Having a romp around the park with friends is fun for your dog, but if you have the patience there are some doggie party games you could play. How about a Treasure Hunt? Hide a treat or a toy around the park, and the dog who finds it first wins!

There’s also Bobbing for Treats. Fill a kiddie pool with water and then drop treats into it, and be sure to count so you know how many are in there, then set your clock for 60 seconds and see which pup eats the most treats. Make sure to use healthy dog treats (such as carrot and apple) cut up into bite-size pieces.

You could also invite your human guests to take part in a Talent Show with their dog, each owner and dog can perform one trick for everyone else. Since dogs will eat whatever treat they are offered, it may be a useful idea to have points allocated to the winter of each game instead of a food reward. Then at the end of the party, tally up the points to see who goes home with a yummy prize!


But wait, let’s not forget the cake! There are plenty of recipes to be found on the internet for healthy and safe doggie birthday cakes. For example, here’s a recipe for a Bow Wow Beef and Bacon Birthday Cake, and a Canine Carob and Carrot Cake. Icing is optional, and depending how excited and hungry your dog is, icing might just slow them down as they chomp their way through their cake. But some icing options include peanut butter, plain yoghurt and cream cheese.

If you’d like something a little extra special for your doggy’s big day, why not visit The Dog Bakery? It’s one of Australia’s first dog bakeries, and not only do they offer cakes and specially make them to order, you can get a whole range of doggie treats too. Even custom-made gift baskets!

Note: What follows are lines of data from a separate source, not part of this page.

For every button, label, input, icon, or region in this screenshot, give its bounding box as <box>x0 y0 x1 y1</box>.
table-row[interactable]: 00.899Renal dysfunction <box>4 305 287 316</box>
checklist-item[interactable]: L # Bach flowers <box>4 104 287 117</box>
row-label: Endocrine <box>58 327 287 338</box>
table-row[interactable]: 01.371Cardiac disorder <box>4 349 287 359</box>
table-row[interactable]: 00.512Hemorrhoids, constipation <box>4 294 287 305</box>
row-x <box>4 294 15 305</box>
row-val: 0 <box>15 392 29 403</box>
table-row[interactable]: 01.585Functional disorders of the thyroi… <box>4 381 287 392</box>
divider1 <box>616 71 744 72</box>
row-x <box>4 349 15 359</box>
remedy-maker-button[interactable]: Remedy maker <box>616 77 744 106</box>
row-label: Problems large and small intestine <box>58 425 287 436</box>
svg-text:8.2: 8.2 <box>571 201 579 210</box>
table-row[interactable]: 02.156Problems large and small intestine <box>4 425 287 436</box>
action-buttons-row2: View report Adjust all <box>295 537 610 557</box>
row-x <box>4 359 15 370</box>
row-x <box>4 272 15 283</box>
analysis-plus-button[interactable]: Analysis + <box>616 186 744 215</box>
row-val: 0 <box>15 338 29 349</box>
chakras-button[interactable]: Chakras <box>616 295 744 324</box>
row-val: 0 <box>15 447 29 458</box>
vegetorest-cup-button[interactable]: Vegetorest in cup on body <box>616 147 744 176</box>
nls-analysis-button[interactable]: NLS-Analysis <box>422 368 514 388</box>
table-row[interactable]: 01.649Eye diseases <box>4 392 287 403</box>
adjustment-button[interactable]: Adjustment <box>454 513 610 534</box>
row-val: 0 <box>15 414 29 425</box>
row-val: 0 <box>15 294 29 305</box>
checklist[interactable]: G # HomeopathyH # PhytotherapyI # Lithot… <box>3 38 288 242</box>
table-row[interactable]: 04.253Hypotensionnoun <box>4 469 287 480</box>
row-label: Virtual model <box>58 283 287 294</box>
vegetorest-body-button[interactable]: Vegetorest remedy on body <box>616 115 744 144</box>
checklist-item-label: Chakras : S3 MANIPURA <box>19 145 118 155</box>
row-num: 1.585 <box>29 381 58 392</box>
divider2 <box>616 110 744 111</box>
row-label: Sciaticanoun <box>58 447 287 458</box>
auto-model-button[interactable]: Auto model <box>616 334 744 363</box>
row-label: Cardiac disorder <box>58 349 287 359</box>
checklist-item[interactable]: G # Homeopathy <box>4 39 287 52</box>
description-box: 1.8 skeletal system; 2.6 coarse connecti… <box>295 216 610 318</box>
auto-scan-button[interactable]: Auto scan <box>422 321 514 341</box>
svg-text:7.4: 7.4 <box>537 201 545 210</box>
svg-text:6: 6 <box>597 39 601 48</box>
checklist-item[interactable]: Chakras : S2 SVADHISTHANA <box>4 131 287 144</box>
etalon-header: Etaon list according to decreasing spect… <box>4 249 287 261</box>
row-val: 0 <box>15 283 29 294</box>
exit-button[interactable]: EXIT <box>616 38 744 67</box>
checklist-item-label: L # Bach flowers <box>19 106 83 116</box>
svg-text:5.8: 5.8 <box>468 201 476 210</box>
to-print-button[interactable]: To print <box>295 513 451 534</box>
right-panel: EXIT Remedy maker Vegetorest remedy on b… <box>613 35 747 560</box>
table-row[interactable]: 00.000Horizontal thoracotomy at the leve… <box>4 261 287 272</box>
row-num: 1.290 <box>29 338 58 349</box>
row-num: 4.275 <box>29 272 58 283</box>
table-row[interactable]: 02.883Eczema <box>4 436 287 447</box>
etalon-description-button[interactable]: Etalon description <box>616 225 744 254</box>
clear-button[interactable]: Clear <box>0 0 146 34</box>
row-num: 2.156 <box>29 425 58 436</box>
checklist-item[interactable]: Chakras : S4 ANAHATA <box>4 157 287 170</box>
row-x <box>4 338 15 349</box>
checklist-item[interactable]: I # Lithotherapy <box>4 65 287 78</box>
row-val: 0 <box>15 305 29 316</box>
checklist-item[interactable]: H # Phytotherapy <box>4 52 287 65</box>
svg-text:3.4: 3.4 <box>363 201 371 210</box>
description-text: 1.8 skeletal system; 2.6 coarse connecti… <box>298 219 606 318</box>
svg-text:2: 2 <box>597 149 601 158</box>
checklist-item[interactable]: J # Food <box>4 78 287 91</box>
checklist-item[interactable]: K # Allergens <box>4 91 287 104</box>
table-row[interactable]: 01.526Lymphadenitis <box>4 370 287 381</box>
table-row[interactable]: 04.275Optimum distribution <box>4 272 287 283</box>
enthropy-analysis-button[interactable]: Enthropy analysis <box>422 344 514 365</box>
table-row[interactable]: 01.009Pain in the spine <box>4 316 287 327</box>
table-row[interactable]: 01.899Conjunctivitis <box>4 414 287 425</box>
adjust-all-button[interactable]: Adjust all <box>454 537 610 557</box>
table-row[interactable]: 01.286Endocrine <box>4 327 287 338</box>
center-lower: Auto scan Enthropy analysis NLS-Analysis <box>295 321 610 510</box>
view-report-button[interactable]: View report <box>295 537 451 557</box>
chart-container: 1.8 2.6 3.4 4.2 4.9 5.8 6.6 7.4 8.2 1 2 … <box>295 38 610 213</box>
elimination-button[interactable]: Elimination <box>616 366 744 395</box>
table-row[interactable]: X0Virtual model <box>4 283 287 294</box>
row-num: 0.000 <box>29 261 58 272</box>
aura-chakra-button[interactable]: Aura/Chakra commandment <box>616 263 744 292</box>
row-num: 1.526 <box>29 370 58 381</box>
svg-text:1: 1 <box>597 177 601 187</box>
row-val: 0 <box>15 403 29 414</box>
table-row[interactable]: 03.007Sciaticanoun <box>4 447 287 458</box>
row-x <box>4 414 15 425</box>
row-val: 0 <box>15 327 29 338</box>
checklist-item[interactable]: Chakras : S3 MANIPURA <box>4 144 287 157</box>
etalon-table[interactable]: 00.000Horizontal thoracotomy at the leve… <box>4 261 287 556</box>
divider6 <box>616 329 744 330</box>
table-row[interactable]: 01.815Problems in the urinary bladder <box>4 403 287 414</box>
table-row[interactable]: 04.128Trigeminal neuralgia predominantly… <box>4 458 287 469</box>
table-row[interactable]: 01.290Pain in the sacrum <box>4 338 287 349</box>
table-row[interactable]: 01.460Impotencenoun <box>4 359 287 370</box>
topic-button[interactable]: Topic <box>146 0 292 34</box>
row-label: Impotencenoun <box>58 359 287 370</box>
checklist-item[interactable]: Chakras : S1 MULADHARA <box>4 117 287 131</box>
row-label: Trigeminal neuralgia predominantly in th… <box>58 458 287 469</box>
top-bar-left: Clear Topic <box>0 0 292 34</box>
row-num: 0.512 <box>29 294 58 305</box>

You needn’t bake a cake if you are low on time and resources, you can easily just stick a birthday candle into their dinner at night and sing Happy Birthday while they look at you all puzzled. Also, if your doggie needs to take a pill or a vitamin, sneaking it into a piece of their cake is a good idea! They’ll likely be so excited at this yummy food they won’t even realise they’re getting the pill along with it.

undefinedAt the end of the day, you and your dog will likely be utterly exhausted. Treat your dog like you would a young child at the end of a birthday—straight home and then right to bed!

Have you celebrated a birthday with your dog? Did it go according to plan? Do you have any other game ideas to play with your dog?